## CUDA Core Tutorial - Low-Level GPU Programming
### Table of Contents

1. Introduction to cuda.core
2. Setting Up Your Environment
3. Understanding CUDA Concepts
4. Memory Management
5. Kernel Compilation and Execution
6. Error Handling
7. Exercise

### 1. Introduction to cuda.core
The `cuda.core` module provides direct access to the CUDA driver API, giving you maximum control over GPU programming. Unlike high-level APIs, cuda.core requires you to manage everything manually:

* Context management: Creating and managing execution contexts
* Memory allocation: Explicitly allocating and freeing GPU memory
* Kernel compilation: Compiling CUDA C/C++ code at runtime
* Synchronization: Managing streams and events

#### When to use cuda.core:
**Great for:**
* Learning GPU programming in a Python-friendly way
* Prototyping GPU algorithms quickly
* Custom parallel algorithms that existing libraries don't provide
* When you need fine control over GPU resources

### 2. Setting Up Your Environment
#### Prerequisites

* NVIDIA GPU with CUDA capability
* CUDA driver version 12.2 or higher
* Python 3.8+

#### Installation

In [None]:
!pip install "cuda-core[cu12]" numpy

**What this does**:
* `cuda-core`: Installs the CUDA Core Python package
* `numpy`: Installs NumPy for array operations

#### Verification

The following Python snippet checks whether CUDA is everything is set up correctly:

In [None]:
from cuda.core.experimental import system, Device
import numpy as np

# Check CUDA driver version
print(f"CUDA driver version: {system.driver_version}")

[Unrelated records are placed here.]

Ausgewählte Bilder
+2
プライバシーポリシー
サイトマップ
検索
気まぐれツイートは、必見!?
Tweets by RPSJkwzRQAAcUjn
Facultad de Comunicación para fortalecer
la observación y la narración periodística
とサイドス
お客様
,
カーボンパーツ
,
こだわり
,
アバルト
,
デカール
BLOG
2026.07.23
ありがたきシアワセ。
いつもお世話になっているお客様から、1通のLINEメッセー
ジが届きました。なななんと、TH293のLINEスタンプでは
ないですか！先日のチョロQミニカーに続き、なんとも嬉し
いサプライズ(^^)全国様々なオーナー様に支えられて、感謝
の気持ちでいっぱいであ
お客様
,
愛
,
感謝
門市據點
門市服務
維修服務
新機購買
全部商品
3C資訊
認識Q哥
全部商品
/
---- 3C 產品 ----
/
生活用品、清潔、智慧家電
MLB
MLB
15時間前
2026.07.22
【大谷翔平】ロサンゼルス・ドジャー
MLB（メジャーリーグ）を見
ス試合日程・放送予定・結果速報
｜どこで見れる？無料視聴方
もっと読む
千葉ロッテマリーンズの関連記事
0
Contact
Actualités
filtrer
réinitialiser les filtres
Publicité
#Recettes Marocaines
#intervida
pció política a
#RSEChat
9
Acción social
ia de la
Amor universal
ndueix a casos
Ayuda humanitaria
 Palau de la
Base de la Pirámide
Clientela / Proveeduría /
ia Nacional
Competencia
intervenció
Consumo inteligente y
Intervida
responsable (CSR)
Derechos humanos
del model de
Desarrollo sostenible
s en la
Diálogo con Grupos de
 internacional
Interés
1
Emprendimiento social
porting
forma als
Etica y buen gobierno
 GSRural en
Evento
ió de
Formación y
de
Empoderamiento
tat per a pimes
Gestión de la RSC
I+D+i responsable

# Get number of available devices
print(f"Number of CUDA devices: {system.num_devices}")

# Get device information
if system.num_devices > 0:
    device = Device(0)  # Get the first GPU
    device.set_current()  # Tell CUDA we want to use this GPU
    print(f"Device name: {device.name}")
    print(f"Device UUID: {device.uuid}")
    print(f"PCI Bus ID: {device.pci_bus_id}")
else:
    print("No CUDA devices found!")

This is a good first step before running any GPU workloads. If this fails, your drivers or installation may be incorrect.

### 3. Understanding CUDA Concepts
#### Key Terminology
**Host vs Device:**

* **Host**: Your CPU and system memory
* **Device**: Your GPU and video memory

**Execution Model**:

* **Kernel**: A function that runs on the GPU
* **Thread**: Individual execution unit
* **Block**: Group of threads that can cooperate
* **Grid**: Collection of blocks

**Memory Hierarchy**:

* **Global Memory**: Main GPU memory (slow but large)
* **Shared Memory**: Fast memory shared within a block
* **Registers**: Fastest memory, private to each thread

Think of registers as your desk (fast access, limited space), shared memory as your team's filing cabinet (fast for team members, more space), and global memory as the company warehouse (lots of space, but takes time to fetch things).

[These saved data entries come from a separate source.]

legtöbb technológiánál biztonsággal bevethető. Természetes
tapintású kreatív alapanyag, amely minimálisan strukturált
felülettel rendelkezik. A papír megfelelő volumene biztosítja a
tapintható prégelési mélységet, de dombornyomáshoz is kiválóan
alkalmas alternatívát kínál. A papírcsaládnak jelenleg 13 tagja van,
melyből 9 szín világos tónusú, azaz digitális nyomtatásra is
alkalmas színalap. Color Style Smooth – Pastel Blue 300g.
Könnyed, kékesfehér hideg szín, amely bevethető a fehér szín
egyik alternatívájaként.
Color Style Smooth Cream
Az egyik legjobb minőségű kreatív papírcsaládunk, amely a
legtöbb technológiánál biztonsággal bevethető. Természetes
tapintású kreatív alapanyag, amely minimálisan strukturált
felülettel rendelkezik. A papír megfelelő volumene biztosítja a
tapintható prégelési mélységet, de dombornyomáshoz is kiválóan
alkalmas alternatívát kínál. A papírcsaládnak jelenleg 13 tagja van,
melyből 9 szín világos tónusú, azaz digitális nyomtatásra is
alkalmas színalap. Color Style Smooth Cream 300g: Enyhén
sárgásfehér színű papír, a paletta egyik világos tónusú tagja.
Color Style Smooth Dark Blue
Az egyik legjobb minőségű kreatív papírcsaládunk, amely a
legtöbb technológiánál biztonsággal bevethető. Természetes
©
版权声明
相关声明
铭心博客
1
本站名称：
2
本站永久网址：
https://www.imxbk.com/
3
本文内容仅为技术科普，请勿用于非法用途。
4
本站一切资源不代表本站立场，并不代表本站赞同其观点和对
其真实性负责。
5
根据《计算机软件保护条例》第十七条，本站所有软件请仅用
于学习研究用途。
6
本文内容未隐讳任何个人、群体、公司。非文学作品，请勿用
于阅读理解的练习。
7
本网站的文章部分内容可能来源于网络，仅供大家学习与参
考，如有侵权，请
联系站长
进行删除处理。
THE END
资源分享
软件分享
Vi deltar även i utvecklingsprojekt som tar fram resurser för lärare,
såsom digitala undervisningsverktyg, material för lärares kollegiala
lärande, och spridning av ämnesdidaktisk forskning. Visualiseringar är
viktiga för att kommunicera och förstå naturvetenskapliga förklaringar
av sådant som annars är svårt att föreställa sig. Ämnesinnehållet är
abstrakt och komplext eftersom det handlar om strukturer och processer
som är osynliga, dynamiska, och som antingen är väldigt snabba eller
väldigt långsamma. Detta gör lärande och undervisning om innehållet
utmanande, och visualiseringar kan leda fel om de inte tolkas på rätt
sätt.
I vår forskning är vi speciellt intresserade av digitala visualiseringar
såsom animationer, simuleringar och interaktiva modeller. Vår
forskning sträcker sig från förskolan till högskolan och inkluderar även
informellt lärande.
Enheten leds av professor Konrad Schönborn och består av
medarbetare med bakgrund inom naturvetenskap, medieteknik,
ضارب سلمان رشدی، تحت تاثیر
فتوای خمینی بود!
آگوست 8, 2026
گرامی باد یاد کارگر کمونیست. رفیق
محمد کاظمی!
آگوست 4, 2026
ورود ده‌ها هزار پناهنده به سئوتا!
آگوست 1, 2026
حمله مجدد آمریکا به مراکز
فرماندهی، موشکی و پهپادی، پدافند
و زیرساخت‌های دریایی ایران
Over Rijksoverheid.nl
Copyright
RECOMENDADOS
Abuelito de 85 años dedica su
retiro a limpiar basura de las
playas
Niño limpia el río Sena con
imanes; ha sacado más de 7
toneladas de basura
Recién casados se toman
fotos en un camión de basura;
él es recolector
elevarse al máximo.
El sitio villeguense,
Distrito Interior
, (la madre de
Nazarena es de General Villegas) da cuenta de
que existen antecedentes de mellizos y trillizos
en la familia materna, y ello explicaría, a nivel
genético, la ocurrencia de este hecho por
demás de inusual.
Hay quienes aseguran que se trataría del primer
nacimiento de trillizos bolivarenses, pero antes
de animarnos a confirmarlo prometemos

#### Device Management and Context
**What is a Device and Context?**
In CUDA, a **Device** represents your GPU hardware. A **Context** is like a workspace on that GPU where your programs can run. Think of the Device as the physical GPU card, and the Context as your personal workspace on that card.

Try starting with basic device management:

In [None]:
from cuda.core.experimental import Device

# Get the first GPU device (device 0)
device = Device(0)

# Set as current device (this creates and activates a context)
device.set_current()

print(f"Using device: {device.name}")
print(f"Device id: {device.device_id}")

**What this does**:
1. `Device(0)`: Creates a Device object representing the first GPU (GPU numbering starts at 0)
1. `device.set_current()`: Tells CUDA "I want to use this GPU for my operations"

If you have multiple GPUs, CUDA needs to know which one you want to use, which is why we need `set_current`

#### Getting Device Properties
Let's learn more about our GPU:

In [None]:
from cuda.core.experimental import Device

device = Device(0)
device.set_current()

# Get device properties
props = device.properties
print(f"Device name: {device.name}")
print(f"Compute capability: {props.compute_capability_major}.{props.compute_capability_minor}")
print(f"Multiprocessor count: {props.multiprocessor_count}")
print(f"Max threads per block: {props.max_threads_per_block}")
print(f"Max block dimensions: ({props.max_block_dim_x}, {props.max_block_dim_y}, {props.max_block_dim_z})")

**What these properties mean**:

* Compute capability: Like a GPU "version number", where higher numbers support more features
* Multiprocessor count: How many "processor groups" your GPU has (more = more parallel power)
* Max threads per block: Maximum number of threads you can put in one block
* Max block dimensions: How you can arrange threads in a block (1D, 2D, or 3D)

#### Device Synchronization
Sometimes you need to wait for the GPU to finish all its work:

In [None]:
# ...
# Wait for all previous operations on this device to complete
device.sync()
print("All GPU operations are now complete!")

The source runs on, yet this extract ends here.